Imeem . Music Codes Here :D

♥ 0 Songs Currently Playing ♥

Credits

Designer & Image: Agnes
Base Code: Tammy
Inspirations: Milky
Image Host: Tinypic
Others: Dorischu


Senin, 01 Maret 2010

I ♥ Hello Kitty

THIS LOVE
a fan fiction written by Yuki Aikawa

Disclaimer:
  • Ryokubita (all staffs and members)
  • Megumi Nobu (mine)
  • Tetsuyama Ikuya (Deela)
  • Junichirou Takehara, Kogoro Aoki, Satoru Takeda (NPC)
Rating: 15+

A respond to Deela's FF as Tetsuyama Ikuya : Dilemma


Musim panas, bulan Agustus tahun 2003

Namaku Megumi Nobu. Seharusnya kau sering mendengar namaku karena aku sering muncul di majalah-majalah dan juga iklan-iklan di televisi. Aku adalah seorang model yang sedang populer di Jepang, memiliki cukup banyak penggemar yang mencintaiku dan selalu mendukung apapun yang aku lakukan. Bahkan, sekalipun kegiatanku kini menjadi sangat terbatas karena aku harus tinggal di asrama sekolah sepanjang tahun, mereka tetap mendukungku dan cukup puas dengan artikel mingguan tentang kehidupanku di sekolah yang diterbitkan di CHIC Magz—majalah fashion yang telah memperpanjang kontrak dengan agensiku selama 2 tahun ke depan terhitung sejak dua hari yang lalu.

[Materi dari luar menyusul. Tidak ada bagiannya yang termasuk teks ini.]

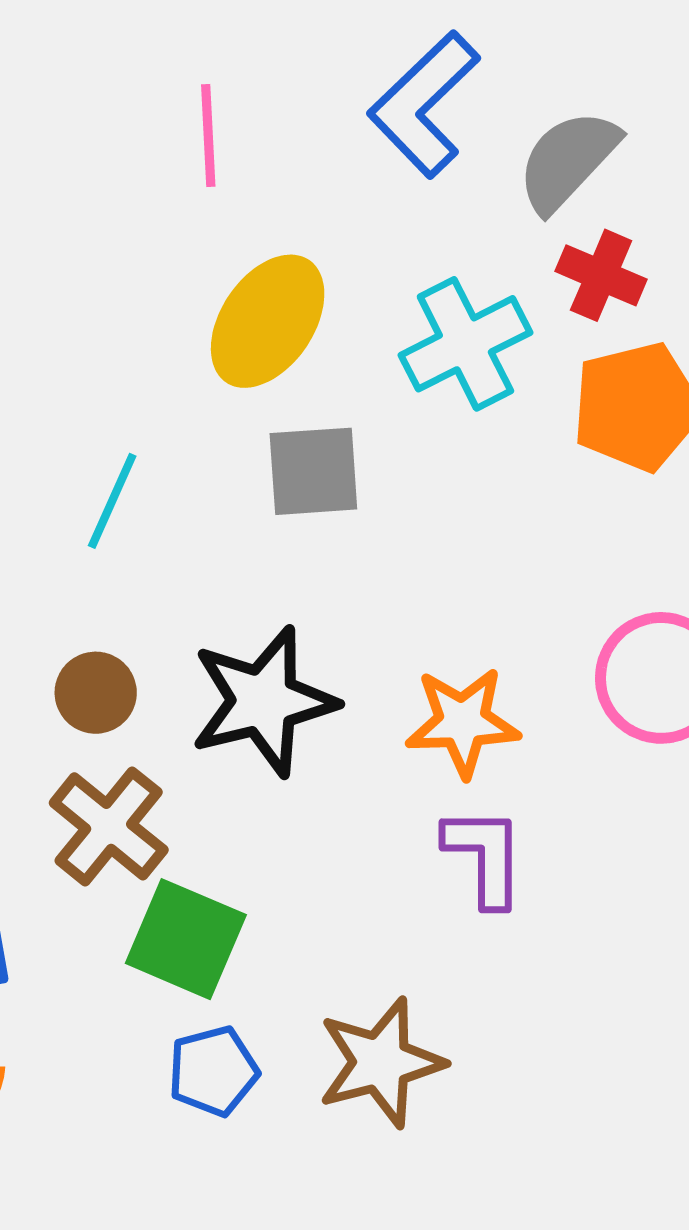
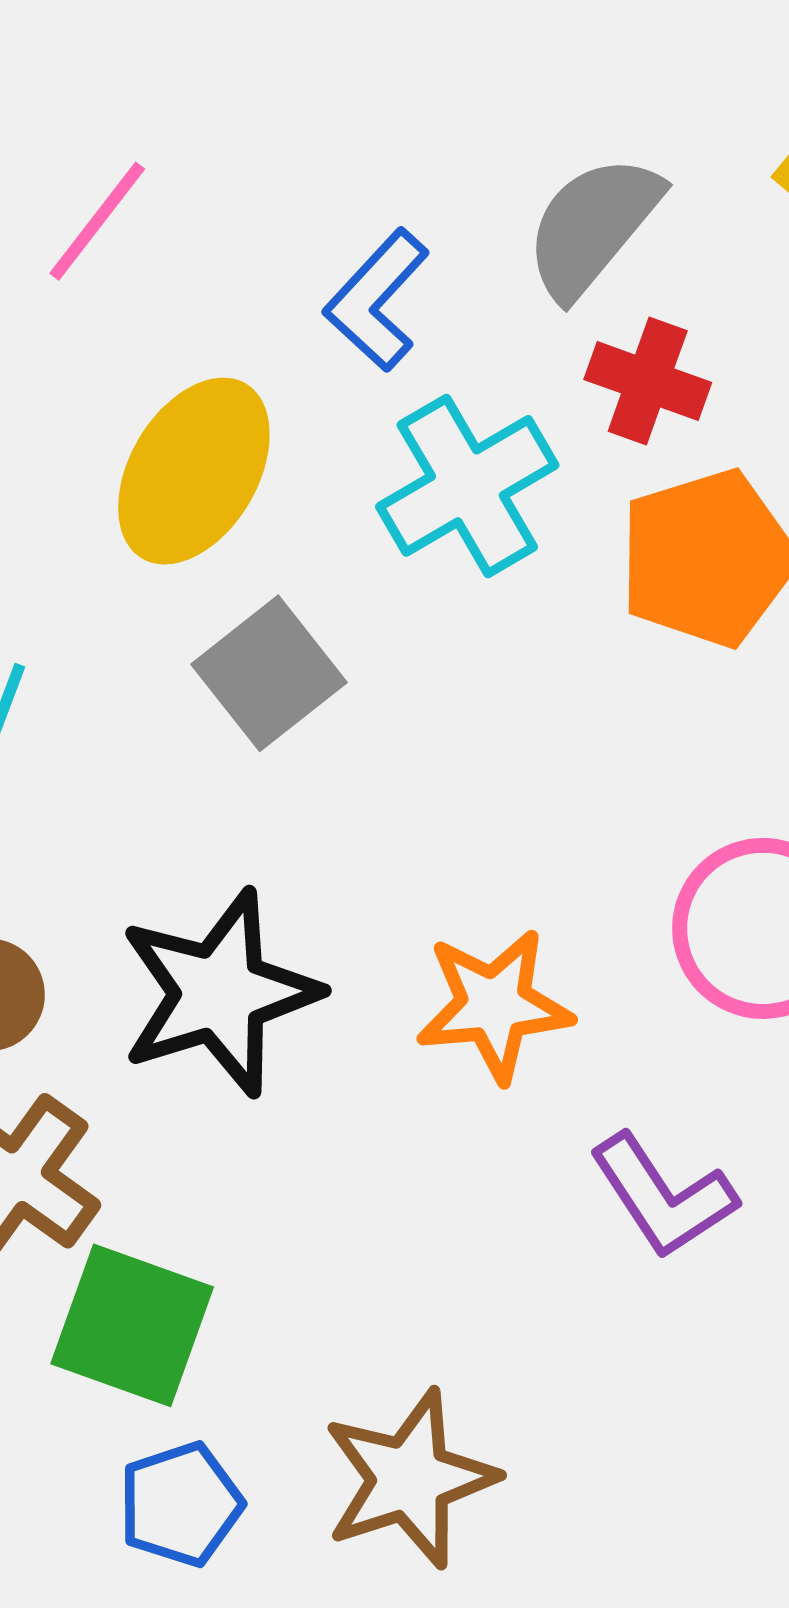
blue L-shape: (424, 104) -> (377, 300), moved, size x0.7
pink line: (208, 135) -> (97, 221), turned 44
gray square: (313, 471) -> (269, 673), turned -31
purple L-shape: (485, 856) -> (663, 1196), moved, turned 150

Tak satupun dari mereka yang tahu bahwa sekolah tempatku belajar sekarang adalah sekolah yang mengajarkan tentang ilmu sihir. Aku, putri tunggal keluarga Daisuke Nobu ini adalah keturunan dari siluman kucing dan seluruh keluarga besarku adalah penyihir meski hanya dua orang dalam keluargaku yang masih hidup yang mendapatkan warisan kekuatan siluman kucing tersebut—aku dan adik dari nenekku. Sepertinya gen siluman kucing itu hanya turun pada keturunan perempuan saja di keluargaku. Apakah kau takut padaku sekarang? Semoga saja tidak. Aku sendiri cukup senang dengan kenyataan tersebut meski pada awalnya aku sedikit takut dan merasa aneh. Tapi, aku bisa melakukan dua hal yang amat sangat menyenangkan dengan kekuatan yang kudapat dari darah siluman kucing.

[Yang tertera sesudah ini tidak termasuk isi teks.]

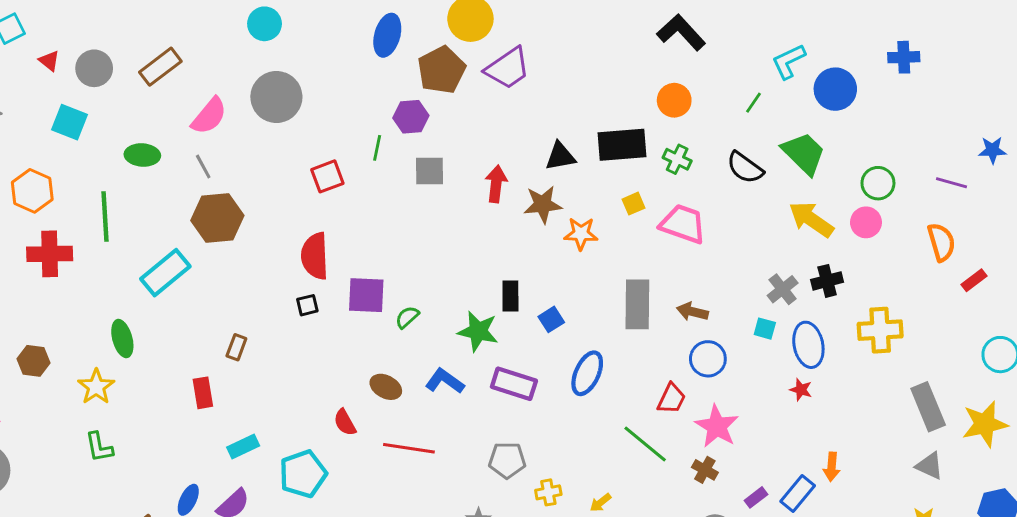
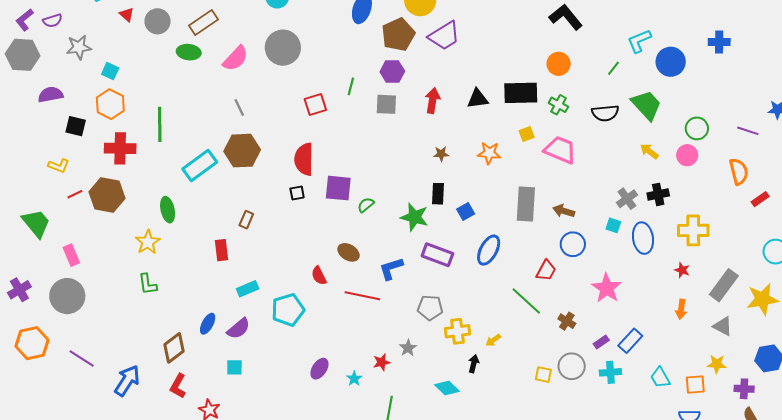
purple hexagon: (411, 117) -> (392, 71), moved
cyan square: (70, 122) -> (110, 71), moved, size x0.7
green ellipse: (142, 155) -> (189, 52), moved
gray line: (203, 167) -> (239, 107), moved
black semicircle: (745, 168) -> (605, 113), turned -44
red arrow: (496, 184) -> (433, 101), moved
brown star: (543, 204) -> (441, 154), moved, size x0.6
brown hexagon: (217, 218) -> (242, 151), moved
yellow arrow: (811, 219) -> (649, 151), size x0.6
brown hexagon: (34, 361) -> (107, 195), moved, size x1.6
blue L-shape: (445, 381) -> (391, 269), moved, turned -56
red star: (801, 390) -> (682, 270), moved
gray rectangle: (928, 407) -> (724, 285), turned 56
pink star: (717, 426) -> (607, 288), moved
orange arrow: (832, 467) -> (681, 309), moved
yellow cross: (548, 492) -> (457, 331), size x1.4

Pertama, aku bisa menggerakan barang apapun hanya dengan membayangkannya di otakku—sekarang aku hanya bisa menggerakkan barang-barang yang ringan saja. Kedua, aku bisa menyembuhkan meski sekarang baru mampu menyembuhkan luka goresan kecil dan menghentikan darah. Nenekku bilang, kekuatan itu akan berkembang seiring dengan bertambahnya usiaku. Menyenangkan, bukan?

Ah, cukup tentang perkenalanku. Sekarang aku sedang berada di studio rekaman dan sedang menyanyikan lagu yang akan menjadi salah satu lagu di dalam album single perdanaku. Rencananya, album tersebut akan berisi tiga buah lagu yang telah kutulis selama berada di sekolah. Liburanku kali ini nyaris dihabiskan untuk dipakai bekerja sehingga aku tidak sempat berjalan-jalan. Jadwalku begitu ketat dikarenakan banyaknya permintaan dari rumah produksi dan rumah mode. Untung saja, Takeda-san yang sekarang merangkap menjadi manajerku (bukan hanya sopir pribadi saja) telah mengurus jadwalku sehingga liburan kali ini hanya diisi dengan kegiatan rekaman, serangkaian promosi album single dan pemotretan di beberapa majalah saja. Hebatnya, satu minggu terakhir liburan benar-benar dikosongkan oleh Takeda-san sehingga aku bisa bebas melakukan apa saja!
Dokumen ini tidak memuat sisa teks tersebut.